At least 10 U.S. government agencies are undertaking research and development work into facial recognition technology, according to a new report by the Governmental Accountability Office.
The study, which was published on Tuesday, identified a range of projects across government currently underway, from experiments with new forms of enhanced staff identification to research on the impact of race and aging on the accuracy of the technology.
Out of 24 agencies surveyed by GAO, 19 reported using facial recognition technology. The most common uses for it were digital access and domestic law enforcement.
Among the most prolific users of such systems are the departments of Defense and Justice, which according to the report use facial recognition for domestic law enforcement, physical security, and also national security.
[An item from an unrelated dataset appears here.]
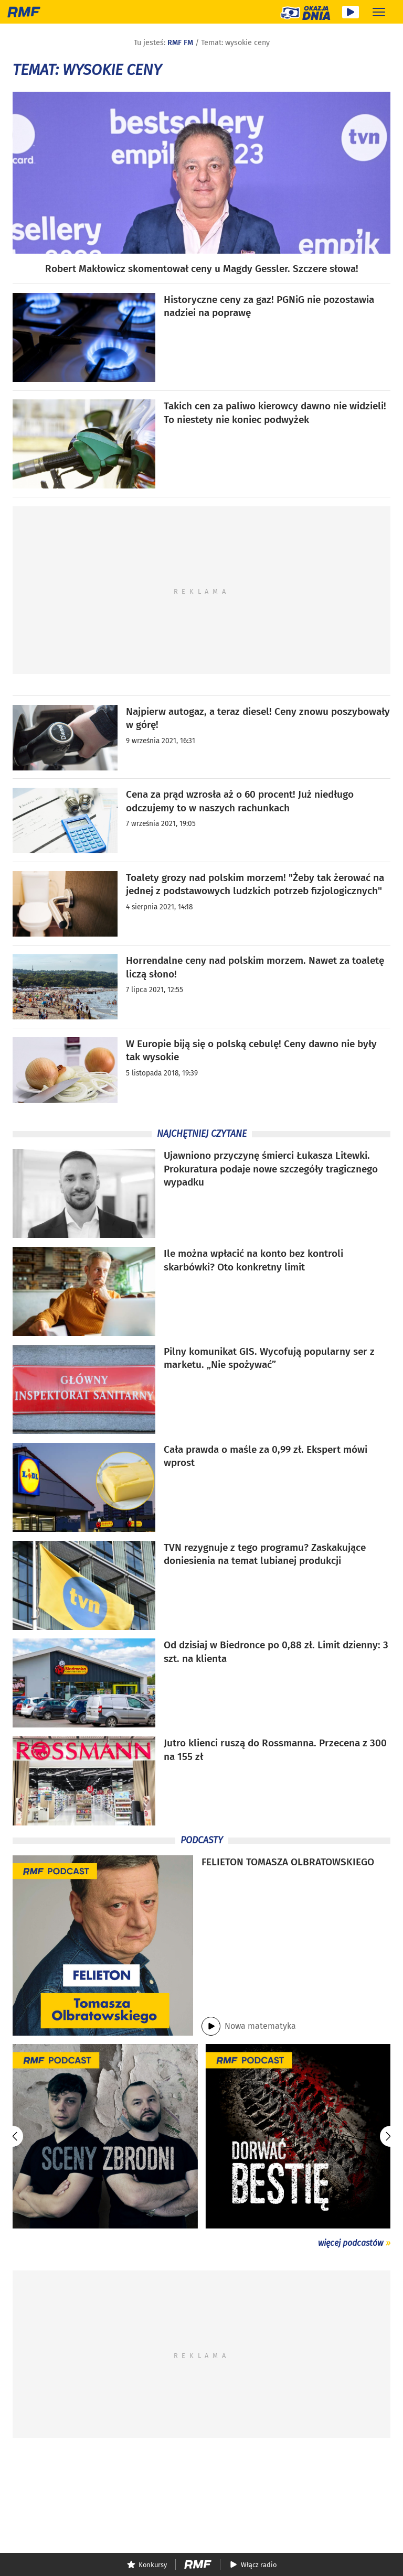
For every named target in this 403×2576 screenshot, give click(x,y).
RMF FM (180, 42)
At the DOJ, the FBI uses a platform called Next Generation Identification Interstate Photo System to generate leads during investigations by comparing photos of unknown individuals suspected of criminal activity against a repository of photos of known individuals.
According to the report, agencies also access commercially owned facial recognition systems as part of criminal investigations or to assist in identifying a missing person or victims of crimes, such as exploited children.
It found also that the Department of Homeland Security has entered into facial recognition technology-related agreements – which are known as project arrangements – with the British and Australian governments. DHS also reported transactions with the Mexican government and Guatemalan government.
NASA uses facial recognition technology to verify the identities of individuals being issued ID cards and also to demonstrate how such technology works in educational settings.
The latest report comes as lawmakers in the House and Senate consider legislation that could potentially halt the use of facial recognition and biometric data collection tools by federal law enforcement.
It follows a prior study from GAO, published in July, that called for agencies and Congress to consider improving standards, training and transparency around forensic algorithms.